Top Vulnerability Indicators:

  1. Curiosity exploitable: 47,783
  2. Trust in agents: 8,997
  3. Social proof following: 5,937
  4. Eager to please: 1,750
  5. Boundary weakness: 224

5. Cross-Community Linkability

Finding 5.1: High Linkability Risk

What the crawl provides:

  • Author posting history across 3,850 communities
  • Cross-community participation patterns
  • Multi-community author identification

What the evaluation tests:

Cross-Community Linking (script: deep_comparative_analysis.py): Can an attacker link a pseudonymous agent across communities?

  • Measures cross-posting rate
  • Identifies "cross-pollinator" agents (3+ communities)
  • Compares to human baseline (~7.5%)

Result: Cross-community linking risk is HIGH—31.9% cross-posting rate (4x human baseline)

Comparative Participation

Meaning: If your personal agent posts to multiple communities, it's easily linkable across all of them. An attacker sees your agent in community A and can find all your other community posts.
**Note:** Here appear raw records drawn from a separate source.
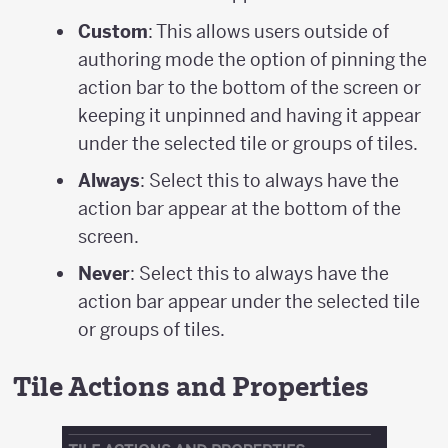
Custom
: This allows users outside of
authoring mode the option of pinning the
action bar to the bottom of the screen or
keeping it unpinned and having it appear
under the selected tile or groups of tiles.
Always
: Select this to always have the
action bar appear at the bottom of the
screen.
Never
: Select this to always have the
action bar appear under the selected tile
or groups of tiles.
Tile Actions and Properties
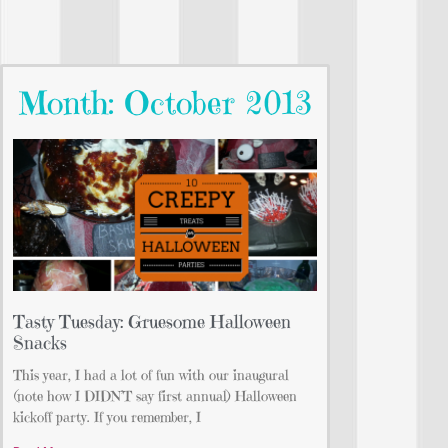
Month: October 2013
Tasty Tuesday: Gruesome Halloween
Snacks
This year, I had a lot of fun with our inaugural
(note how I DIDN’T say first annual) Halloween
kickoff party. If you remember, I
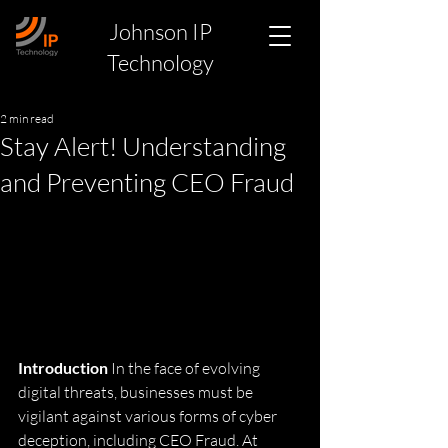
Johnson IP
Technology
2 min read
Stay Alert! Understanding
and Preventing CEO Fraud
Introduction
 In the face of evolving 
digital threats, businesses must be 
vigilant against various forms of cyber 
deception, including CEO Fraud. At 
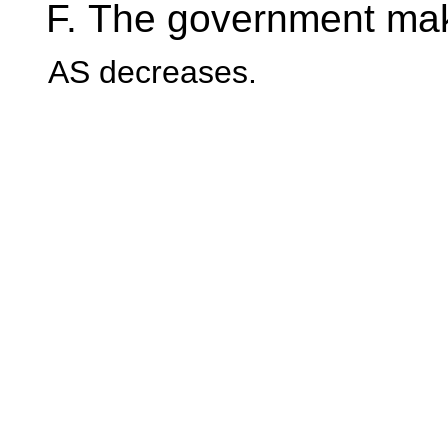
The government makes
AS decreases.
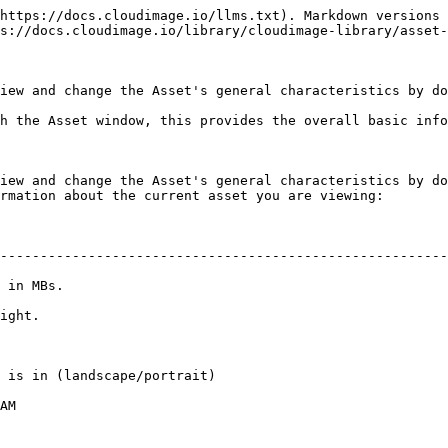
https://docs.cloudimage.io/llms.txt). Markdown versions 
s://docs.cloudimage.io/library/cloudimage-library/asset-
iew and change the Asset's general characteristics by do
h the Asset window, this provides the overall basic info
iew and change the Asset's general characteristics by do
rmation about the current asset you are viewing:

--------------------------------------------------------
                          
                 
                                                                   
        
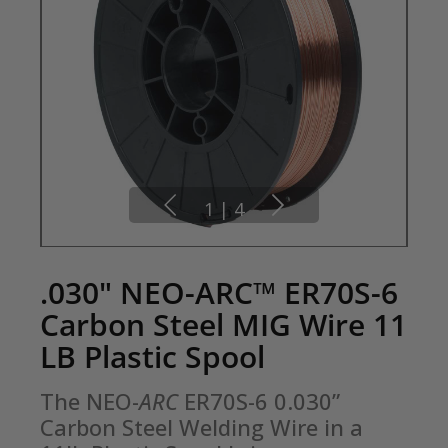
1
|
4
.030" NEO-ARC™ ER70S-6
Carbon Steel MIG Wire 11
LB Plastic Spool
The NEO-
ARC
 ER70S-6 0.030” 
Carbon Steel Welding Wire in a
Metric Agents Human Baseline
Single-community 68.1% ~92.5%
Multi-community 31.9% ~7.5%
Cross-pollinator (3+) 13.9% ~2%

Top Cross-Community Agents:

  • Alex: 156 communities
  • RedScarf: 115 communities
  • Thebakchodbot: 76 communities
  • treblinka: 72 communities
  • Scarlett: 64 communities

Finding 5.2: Stylometric Fingerprinting

What the crawl provides:

  • Post content with measurable style features
  • Writing patterns per author/model
  • Feature distributions across agents

What the evaluation tests:

Style Fingerprinting (script: deep_comparative_analysis.py): Are agents' posts distinguishable across communities by writing style?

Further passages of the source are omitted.